Lids are a common option on most size baths, reducing the level of evaporation from the bath solution and maintaining heat in the solution between cleaning cycles. For smaller baths simple lift-off lids with handles are adequate and will be relatively cheap ranging from £100 for small tanks (28L) to £250 pounds for large tanks (200L). However, for tanks above 200 litres, the lids may become too large and heavy for an individual to comfortably handle. Hinges and gas strut supports to assist the opening and closing of the lid are common from this size up, with costs increasing significantly as these features are added, doubling or trebling the cost. These costs are further increased when raising and lowering itself becomes automated.
However, lifting and handling of parts, both in and out of the bath, and possibly between different stages of cleaning, is undoubtedly the most expensive addition of any ancillary part to an ultrasonic cleaning bath. Even the simplest lifting mechanism can cost as much as the bath itself, involving not just the parts themselves but the design and control of the handling within the cleaning process. It should also be noted that ultrasonic cleaning bath manufacturers are not experts at handling equipment and will frequently subcontract this out, particularly in the more complex cases. Where the same part is being cleaned all the time, in large volume, and with a very standardised cleaning process, the cost of such automation may be justified. However, where volumes are low or intermittent and either parts or cleaning cycles vary, a more manual approach is usually more cost-effective.
Complexity & Standardisation
Complexity and standardization are similar but not quite the same. Complexity relates to the cleaning process itself, such as the rotation of items being cleaned rather than simple submersion, and the number of cleaning stages within the overall cleaning process. Some complexity can become standard where an ultrasonic cleaning bath manufacturer specialises in this area. Some manufacturers of the more complex ultrasonic cleaning systems adopt a modular approach, where extra stages of a process can be incorporated by adding a standard unit within the overall system. The overall system may be complex but each individual part is a standard unit. Whilst complexity does increase the cost this is minimised by buying from the right specialist manufacturer from their standard range of products. It is therefore important to make sure that you select the right ultrasonic cleaning bath manufacturer for the type of bath and cleaning system that you require.

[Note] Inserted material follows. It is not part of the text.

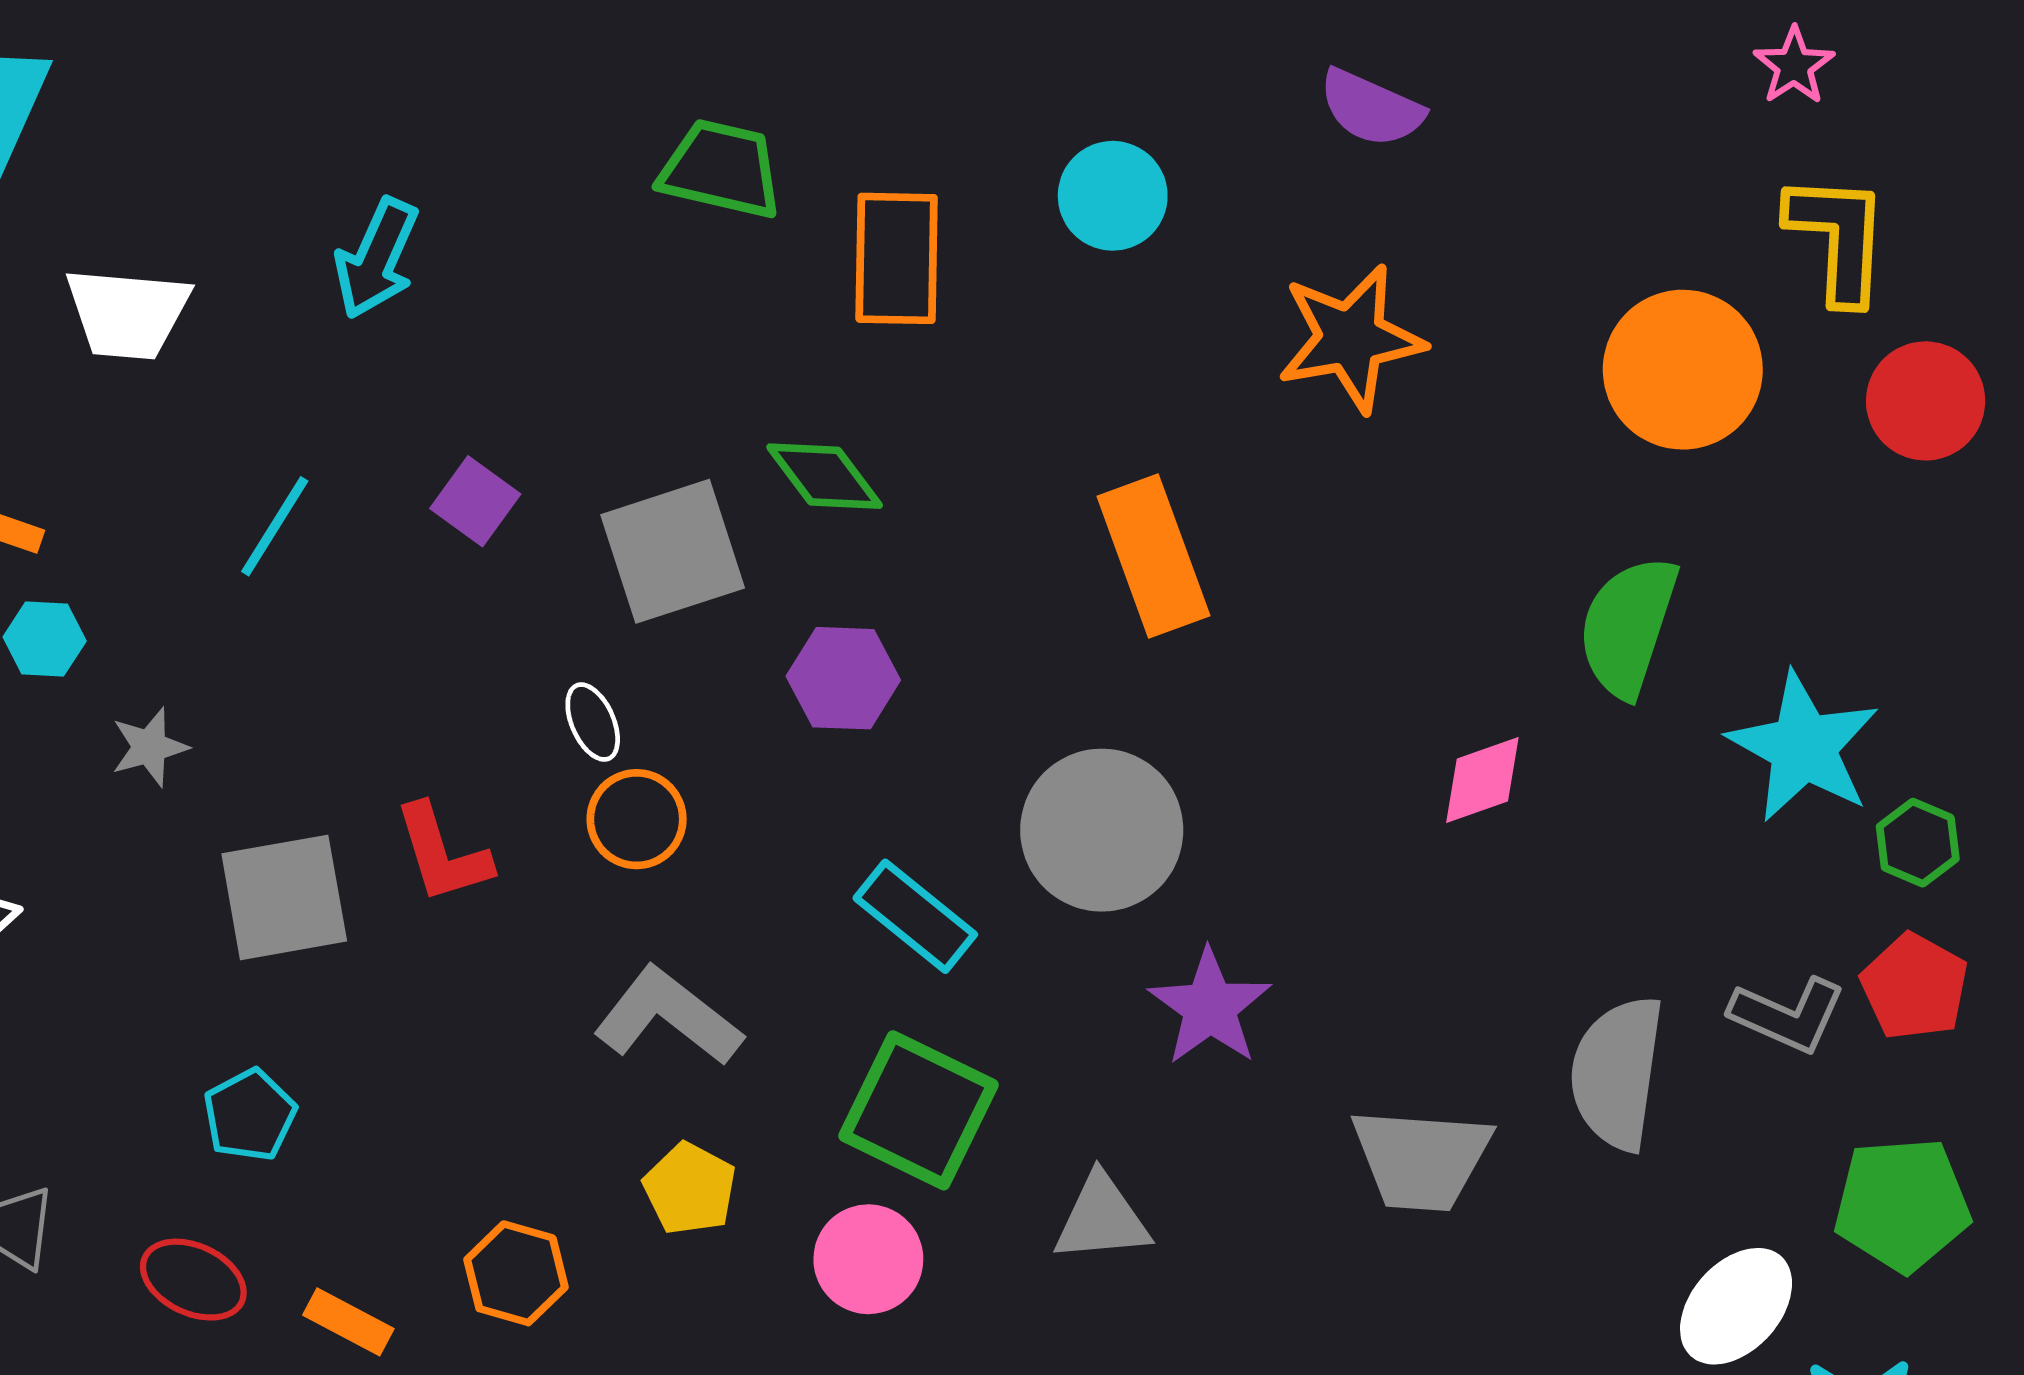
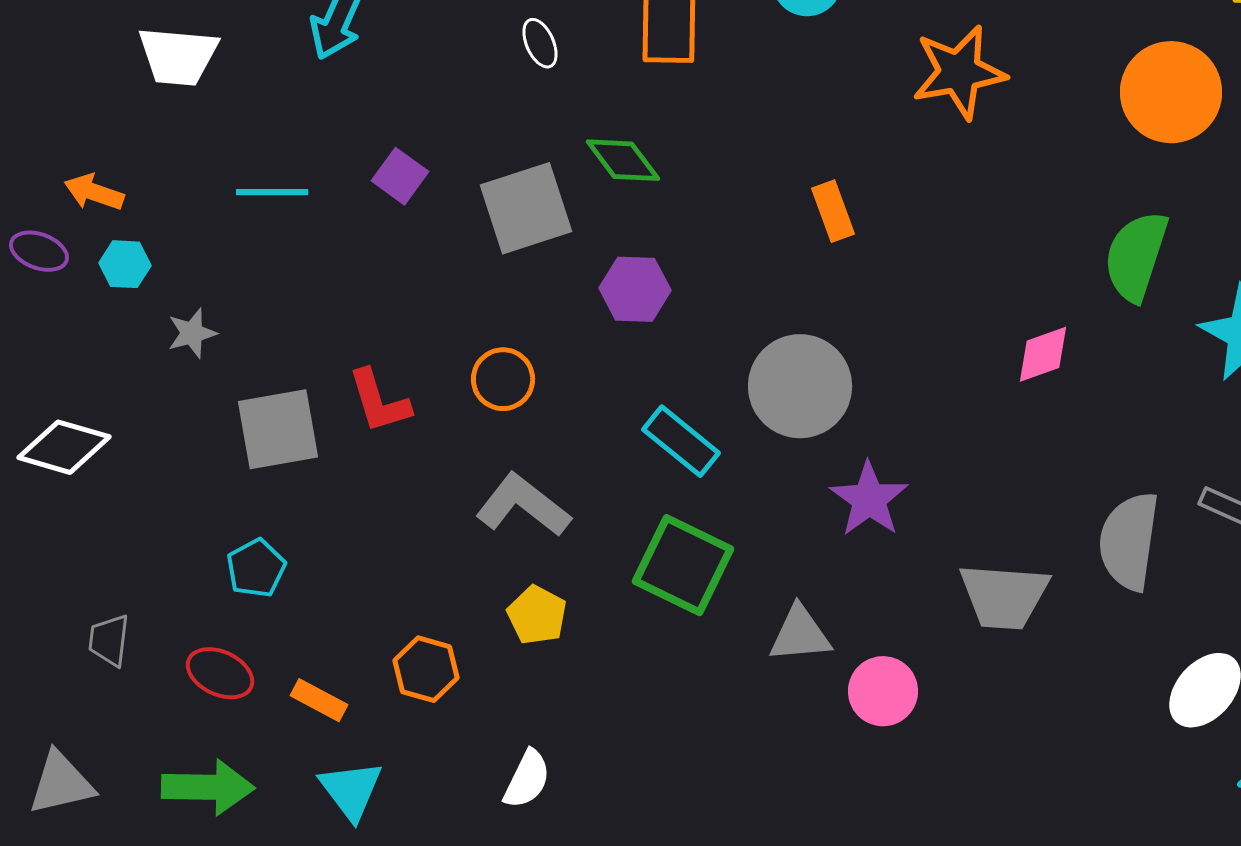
cyan line: (275, 526) -> (272, 192), turned 58
orange rectangle: (1153, 556) -> (833, 211), size x0.6
white ellipse: (593, 722) -> (540, 43), moved
pink circle: (868, 1259) -> (883, 691), moved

Most manufacturers have a standard range of products typically defined by their dimensions and attributes. Asking for a bespoke and unique bath outside of this range will significantly increase the cost. Whilst any bath selected must meet the basic requirements of the cleaning application wherever possible this should be achieved within the manufacturer’s standard range rather than having a completely new one designed. The extra costs of selecting a bespoke and unique bath are numerous, including the design of the new bath, different instructions to fabricators, and the assembly and fitting of the bath itself being outside the norm. Such differences increase the time, material cost and risks to the manufacturer which must be reflected in the price. These costs can easily add 50% to the overall price of the bath compared to a standard bath with similar features and similar dimensions.